Be ever mindful of the role of the Agent in concluding a transaction and always be conscious of their position when framing an offer to buy.
Try and smooth the way with them to facilitate the sale rather than hinder it.
A classic and fundamental point here is the amount of deposit paid by a Buyer, particularly on residential property.
As an investor you should be alive and conscious to this issue whenever you submit an offer through an Agent.
Ensure wherever you can that the deposit paid, at least by the time you go unconditional, is rounded off to at least the amount of the Agent’s commission.
If you submit an offer to an Agent where the deposit doesn’t cover the commission (which means that it is payable from the balance purchase price payable by the buyer on settlement date), then they will immediately be concerned about the fact that the deposit isn’t enough to pay for their commission and therefore they don’t have security for payment of their fees.
Where you frame your offer though so that the deposit is always rounded off to at least the amount of their fees and all paid well before settlement date, then this will be an issue that you have avoided and this will help facilitate this transaction.
Do this rather than prompt the Agent, in the case of a “skinny” deposit, to push back.
As I have said many times before, it is the micro skills in life that are the most important.
What does it matter that you have a law degree from Australia’s most prestigious university if you do not understand what just seem like subtle points of negotiation, such as this one.
They are much more than that.
Preparation for a Negotiation
When preparing for a negotiation session where you know there will be a lot of “argie bargie” and arm wrestling on many a number of points, give careful thought to how you manage the large number of issues.

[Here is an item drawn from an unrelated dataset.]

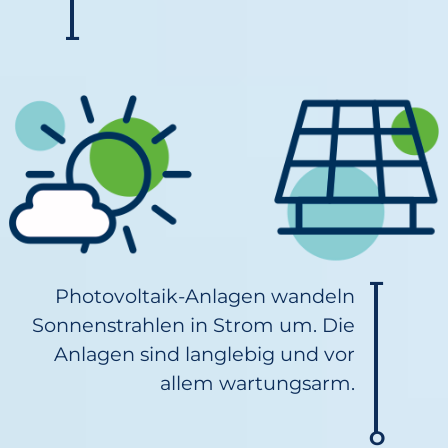
Photovoltaik-Anlagen wandeln
Sonnenstrahlen in Strom um. Die
Anlagen sind langlebig und vor
allem wartungsarm.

My suggestion is that you should prepare for the negotiation by getting up a list of lets say, 10 points in issue.
As a negotiating strategy, an approach that can work well is to agree to the first 5 of these points readily and leave the biggest and most important points to you until the very end.
Then push for these bigger points at the end after conceding to the first 5 or 6 of these points.
This approach goes contrary to the notion that you don’t agree to something without getting something back in return.
By approaching negotiations in this way you create a spirit of co-operation and paint yourself as someone who is willing to compromise and be reasonable.
By the time the other party gets to your point 6 or 7 (which is far more important to you), then you will have moved them to a position where their attitude is “Oh well, he is being fair, I should be fair here as well,” and they will have a greater propensity to agree to your more important points.
This approach too goes contrary to the usual style of lawyers engaged to represent you on negotiating the finalisation of documents as lawyers nearly always have a style where they will respond to the other solicitor about the points in their document, clause by clause (e.g. start at clause 1 and finish at clause 20).
This is a piecemeal style of negotiation and I suggest you should not be driven by this approach.
A better approach is to group all the points that you agree to at the start of the negotiation as outlined above, and move on from them to the important points.
Your lawyer’s letters should deal with the matters in the same fashion.